Google Colab Tutorial For Running Python Notebooks

This provides a short tutorial for Google Colab as an alternative to Jupyter for running Python code. We show how to bring in, modify and run a Jupyter Notebook from a Github repository.

Colab (short for “Colaboratory”) is a Google cloud service. It allows users to write and execute Python code in a web-based environment without needing to install anything locally. Within limits, Colab is free to use, and it interacts with a user’s Google Drive, so Colab notebooks can import additional Python libraries from *.py files. Additionally, the instructions here would allow usage from a Chromebook or on a CPU that does not allow local, laptop file storage. To demonstrate Colab, we will use a case study of running the Jupyter Notebook in this Pandas introduction Github repository called Pandas_Intro_For_Noncoders. This tutorial walks step-by-step through using Colab to run the notebook including modifying the repository notebook to import its data from a repository folder on Google Drive.
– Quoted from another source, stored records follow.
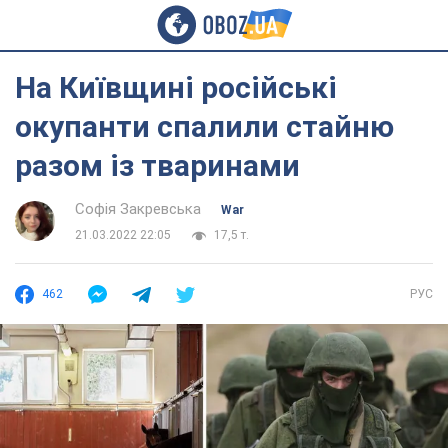
На Київщині російські
окупанти спалили стайню
разом із тваринами
Софія Закревська
War
21.03.2022 22:05
17,5 т.
462
РУС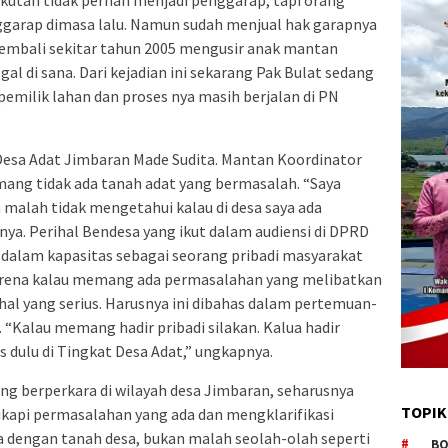
gkutan tidak pernah menjadi penggarap, tapi orang
ggarap dimasa lalu. Namun sudah menjual hak garapnya
kembali sekitar tahun 2005 mengusir anak mantan
 di sana. Dari kejadian ini sekarang Pak Bulat sedang
ilik lahan dan proses nya masih berjalan di PN
Desa Adat Jimbaran Made Sudita. Mantan Koordinator
ng tidak ada tanah adat yang bermasalah. “Saya
alah tidak mengetahui kalau di desa saya ada
snya. Perihal Bendesa yang ikut dalam audiensi di DPRD
g dalam kapasitas sebagai seorang pribadi masyarakat
karena kalau memang ada permasalahan yang melibatkan
 hal yang serius. Harusnya ini dibahas dalam pertemuan-
“Kalau memang hadir pribadi silakan. Kalua hadir
 dulu di Tingkat Desa Adat,” ungkapnya.
ng berperkara di wilayah desa Jimbaran, seharusnya
TOPIK
ikapi permasalahan yang ada dan mengklarifikasi
ya dengan tanah desa, bukan malah seolah-olah seperti
BO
Note that several helpful code snippets are available in pasteable format at the bottom of this blog.

Opening Colab and Cloning the Pandas_Intro_For_Noncoders Github Repository

  1. Open Colab by navigating to https://colab.research.google.com. This opens a blank notebook (e.g. Untitled0.ipynb in the picture below)
  2. To access your Google drive from the notebook, mount the drive by executing the following to Python statements in a cell.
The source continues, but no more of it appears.